╭──
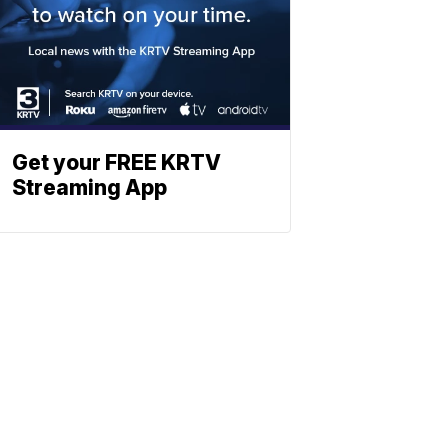
Get your FREE KRTV
Streaming App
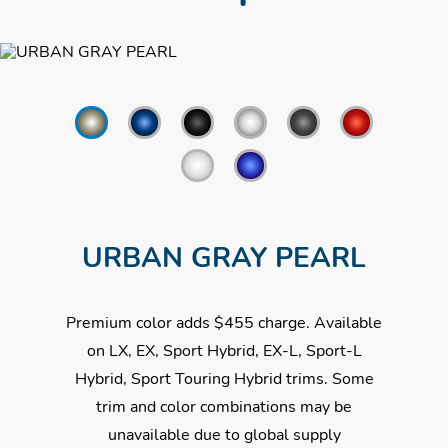
Follow
URBAN GRAY PEARL
Premium color adds $455 charge. Available
on LX, EX, Sport Hybrid, EX-L, Sport-L
Hybrid, Sport Touring Hybrid trims. Some
trim and color combinations may be
unavailable due to global supply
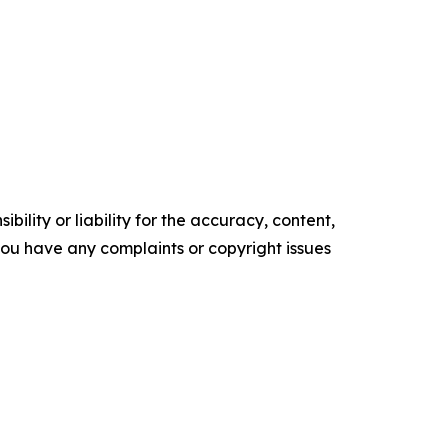
ility or liability for the accuracy, content,
f you have any complaints or copyright issues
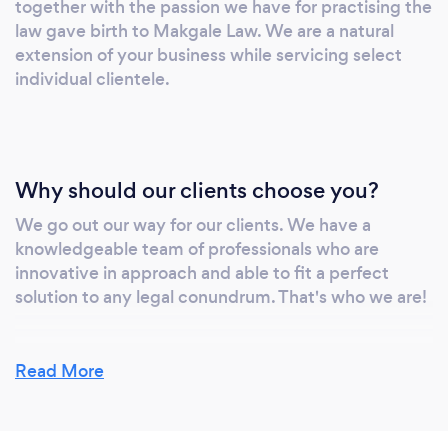
together with the passion we have for practising the
law gave birth to Makgale Law. We are a natural
extension of your business while servicing select
individual clientele.
Why should our clients choose you?
We go out our way for our clients. We have a
knowledgeable team of professionals who are
innovative in approach and able to fit a perfect
solution to any legal conundrum. That's who we are!
Read More
Can you provide your services online or
remotely? If so, please add details.
It is our DNA business model to provide our services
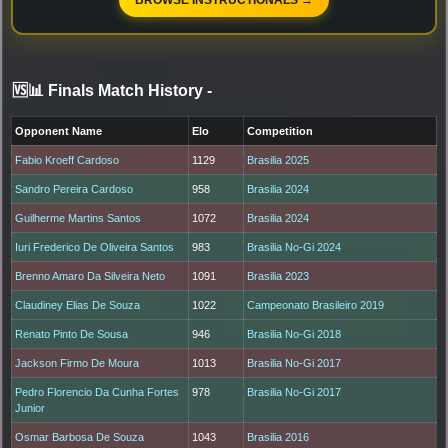
🆚📊 Finals Match History
-
Opponent Name
Elo
Competition
Fabio Kroeff Cardoso
1129
Brasilia 2025
Sandro Pereira Cardoso
958
Brasilia 2024
Guilherme Martins Santos
1072
Brasilia 2024
Iuri Frederico De Oliveira Santos
983
Brasilia No-Gi 2024
Brenno Amaro Da Silveira Neto
1091
Brasilia 2023
Claudiney Elias De Souza
1022
Campeonato Brasileiro 2019
Renato Pinto De Sousa
946
Brasilia No-Gi 2018
Jackson Firmo De Moura
1013
Brasilia No-Gi 2017
Pedro Florencio Da Cunha Fortes
978
Brasilia No-Gi 2017
Junior
Osmar Barbosa De Souza
1043
Brasilia 2016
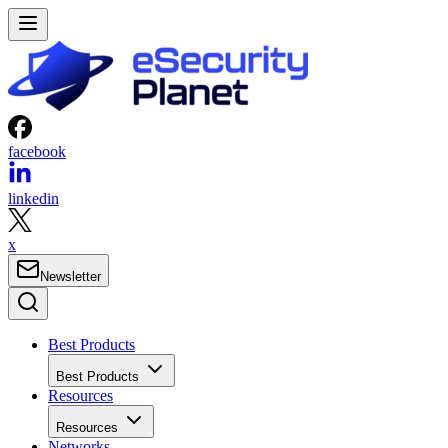
facebook
linkedin
x
Newsletter
Best Products
Best Products
Resources
Resources
Networks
╰──
**Work instruction:** Leave the pictures out and set down the rest of the listing above exactly.

**Final answer:**
Get your FREE KRTV
Streaming App
Follow
URBAN GRAY PEARL
Premium color adds $455 charge. Available
on LX, EX, Sport Hybrid, EX-L, Sport-L
Hybrid, Sport Touring Hybrid trims. Some
trim and color combinations may be
unavailable due to global supply
ility or liability for the accuracy, content,
f you have any complaints or copyright issues
together with the passion we have for practising the
law gave birth to Makgale Law. We are a natural
extension of your business while servicing select
individual clientele.
Why should our clients choose you?
We go out our way for our clients. We have a
knowledgeable team of professionals who are
innovative in approach and able to fit a perfect
solution to any legal conundrum. That's who we are!
Read More
Can you provide your services online or
remotely? If so, please add details.
It is our DNA business model to provide our services
🆚📊 Finals Match History
-
Opponent Name
Elo
Competition
Fabio Kroeff Cardoso
1129
Brasilia 2025
Sandro Pereira Cardoso
958
Brasilia 2024
Guilherme Martins Santos
1072
Brasilia 2024
Iuri Frederico De Oliveira Santos
983
Brasilia No-Gi 2024
Brenno Amaro Da Silveira Neto
1091
Brasilia 2023
Claudiney Elias De Souza
1022
Campeonato Brasileiro 2019
Renato Pinto De Sousa
946
Brasilia No-Gi 2018
Jackson Firmo De Moura
1013
Brasilia No-Gi 2017
Pedro Florencio Da Cunha Fortes
978
Brasilia No-Gi 2017
Junior
Osmar Barbosa De Souza
1043
Brasilia 2016
facebook
linkedin
x
Newsletter
Best Products
Best Products
Resources
Resources
Networks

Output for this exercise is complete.